We recommend the adult members of business-owning families consider these steps:
Don’t confuse shareholder meetings with family meetings. The former has a legitimate exclusivity. Nevertheless, we do recommend that presentations be made during family meetings that teach inactive family members about the business. Not all of the information shared at a shareholder meeting needs to be discussed at a larger family meeting. However, if that is the shareholders decision, we recommend that a policy and rational be drafted which explains why certain financial or operating information about the business is not openly shared.
Find a way to involve your adult children’s spouses in the family and educate them about the family’s business. As parents of future business leaders, employees and shareholders, their attitudes are crucial. If they feel alienated from the business, they may discourage their children’s commitment to the enterprise. To encourage their commitment, exposure to the business and education about understanding it should begin early.
Share compensation information openly, at least with shareholders. The cliche “no matter how little you may be paying yourself, your inactive shareholding relatives think its a lot more” is both true and understandable, particularly if they feel cut off from the business and its financial performance.
When using trusts as estate planning devices, go to great pains to teach beneficiaries about the trusts’ rationale and terms. Beneficiaries, particularly those not employed in the business, often feel mistrusted when stock is transferred to a trust rather than directly to them. An estate planning tool that protects the financial integrity of a business asset from creditors and the IRS thus becomes a source of family conflict.
Be sufficiently open about estate planning to permit your children to deal with their estate plans in a responsible and coordinated way. Next generation adults are often embarrassed by an attorney’s questions in the process of drawing a will. Because they lack answers about stock in the family business that may be their principle asset, they feel stupid and immature.

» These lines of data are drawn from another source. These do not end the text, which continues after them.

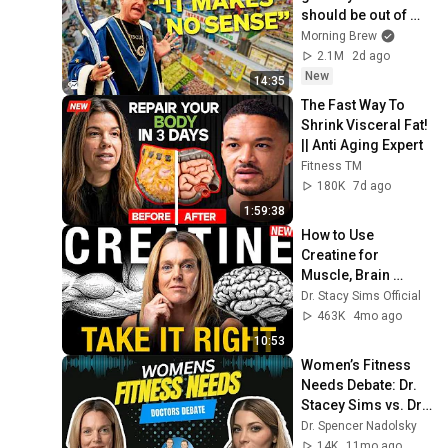
should be out of 
business
Morning Brew
2.1M
2d ago
New
14:35
The Fast Way To 
Shrink Visceral Fat! 
|| Anti Aging Expert
Fitness TM
180K
7d ago
1:59:38
How to Use 
Creatine for 
Muscle, Brain 
Power & Better 
Dr. Stacy Sims Official
Recovery
463K
4mo ago
10:53
Women’s Fitness 
Needs Debate: Dr. 
Stacey Sims vs. Dr. 
Lauren Colenso-
Dr. Spencer Nadolsky
Semple
14K
11mo ago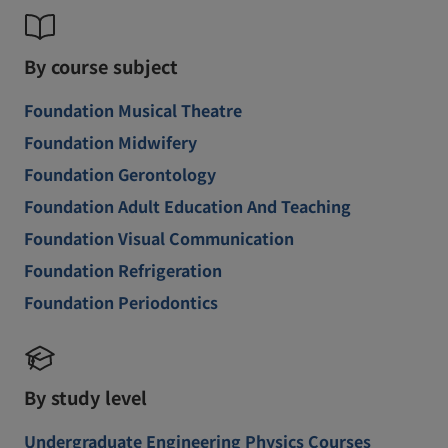
By course subject
Foundation Musical Theatre
Foundation Midwifery
Foundation Gerontology
Foundation Adult Education And Teaching
Foundation Visual Communication
Foundation Refrigeration
Foundation Periodontics
By study level
Undergraduate Engineering Physics Courses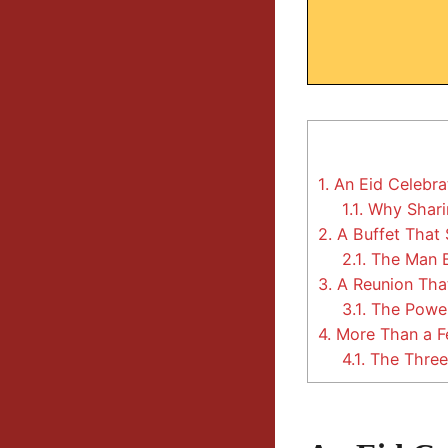
1.
An Eid Celebra
1.1.
Why Sharin
2.
A Buffet That 
2.1.
The Man B
3.
A Reunion Tha
3.1.
The Power
4.
More Than a Fe
4.1.
The Three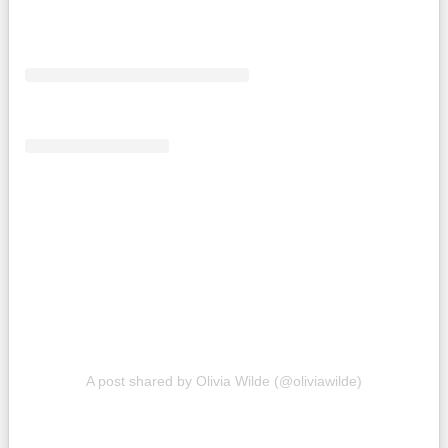
A post shared by Olivia Wilde (@oliviawilde)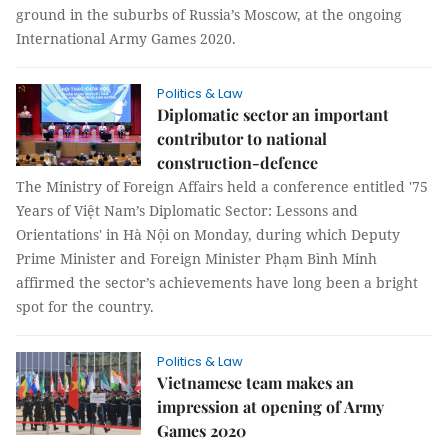
ground in the suburbs of Russia’s Moscow, at the ongoing
International Army Games 2020.
Politics & Law
Diplomatic sector an important
contributor to national
construction-defence
The Ministry of Foreign Affairs held a conference entitled '75
Years of Việt Nam’s Diplomatic Sector: Lessons and
Orientations' in Hà Nội on Monday, during which Deputy
Prime Minister and Foreign Minister Phạm Bình Minh
affirmed the sector’s achievements have long been a bright
spot for the country.
Politics & Law
Vietnamese team makes an
impression at opening of Army
Games 2020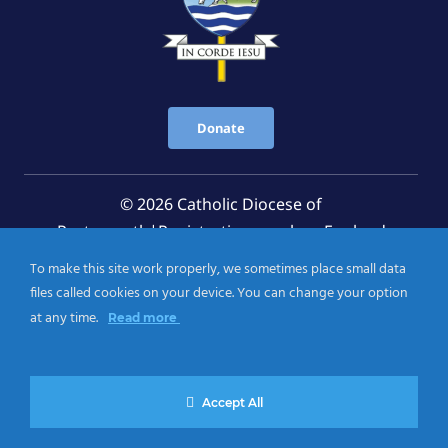
Donate
© 2026 Catholic Diocese of
Portsmouth|Registration number: England
Registered Charity No. 1199568 Jersey Registered
To make this site work properly, we sometimes place small data
Charity No. 457 and Guernsey Registered Charity
files called cookies on your device. You can change your option
No.CH263
at any time.
Read more
Privacy Notice
|
Cookies Policy
Accept All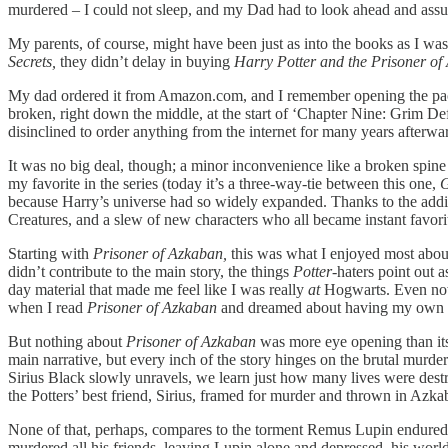
murdered – I could not sleep, and my Dad had to look ahead and assur
My parents, of course, might have been just as into the books as I wa
Secrets,
they didn’t delay in buying
Harry Potter and the Prisoner of
My dad ordered it from Amazon.com, and I remember opening the packa
broken, right down the middle, at the start of ‘Chapter Nine: Grim De
disinclined to order anything from the internet for many years afterwa
It was no big deal, though; a minor inconvenience like a broken spine
my favorite in the series (today it’s a three-way-tie between this one,
G
because Harry’s universe had so widely expanded. Thanks to the addit
Creatures, and a slew of new characters who all became instant favor
Starting with
Prisoner of Azkaban,
this was what I enjoyed most about
didn’t contribute to the main story, the things
Potter
-haters point out 
day material that made me feel like I was really
at
Hogwarts. Even now,
when I read
Prisoner of Azkaban
and dreamed about having my own 
But nothing about
Prisoner of Azkaban
was more eye opening than its
main narrative, but every inch of the story hinges on the brutal murde
Sirius Black slowly unravels, we learn just how many lives were destroy
the Potters’ best friend, Sirius, framed for murder and thrown in Azkab
None of that, perhaps, compares to the torment Remus Lupin endured. K
murdered all his friends, leaving Lupin alone and depressed, his world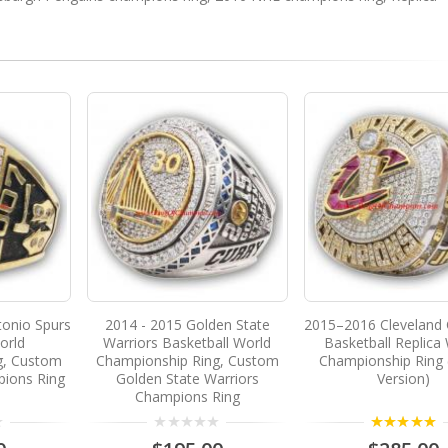
tonio Spurs
2014 - 2015 Golden State
2015–2016 Cleveland 
orld
Warriors Basketball World
Basketball Replica
g, Custom
Championship Ring, Custom
Championship Ring 
ions Ring
Golden State Warriors
Version)
Champions Ring
5.00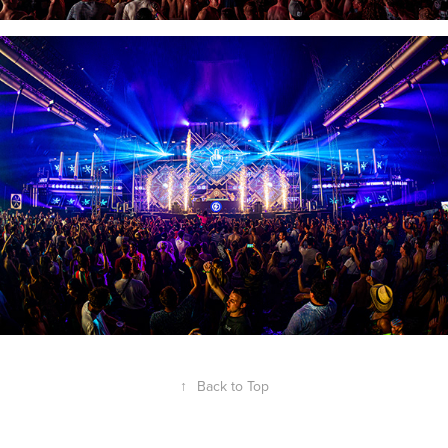
↑
Back to Top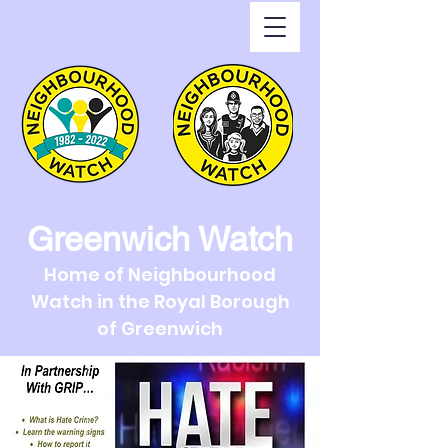
Greenwich Watch
Home of Neighbourhood
Watch in the Royal Borough
of Greenwich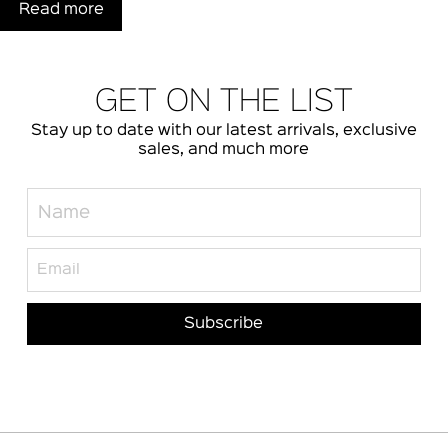
Read more
GET ON THE LIST
Stay up to date with our latest arrivals, exclusive
sales, and much more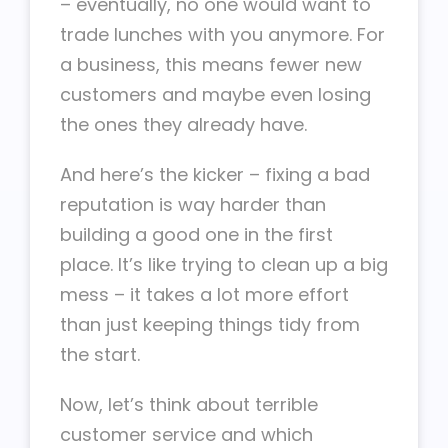
– eventually, no one would want to
trade lunches with you anymore. For
a business, this means fewer new
customers and maybe even losing
the ones they already have.
And here’s the kicker – fixing a bad
reputation is way harder than
building a good one in the first
place. It’s like trying to clean up a big
mess – it takes a lot more effort
than just keeping things tidy from
the start.
Now, let’s think about terrible
customer service and which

If a strong family is a goal your family values and embraces, the family business’s leaders must provide the example. We’ve seen families transformed by a patriarch’s decision to include the family in his knowledge of the business and the family’s finances. A meeting at which the parents take the next generation into their confidence can serve as a moving rite of passage, building mutual respect and acceptance of ownership responsibilities. If that initial, dramatic “breach” of secrecy is followed by regular information sharing, the chances of multi-generational family business success soars.
The secret about secrecy is that while it can raise an entrepreneur’s comfort level in the short-run, in the long-run it can destroy both the business and the family. And after all, family businesses are about the long run.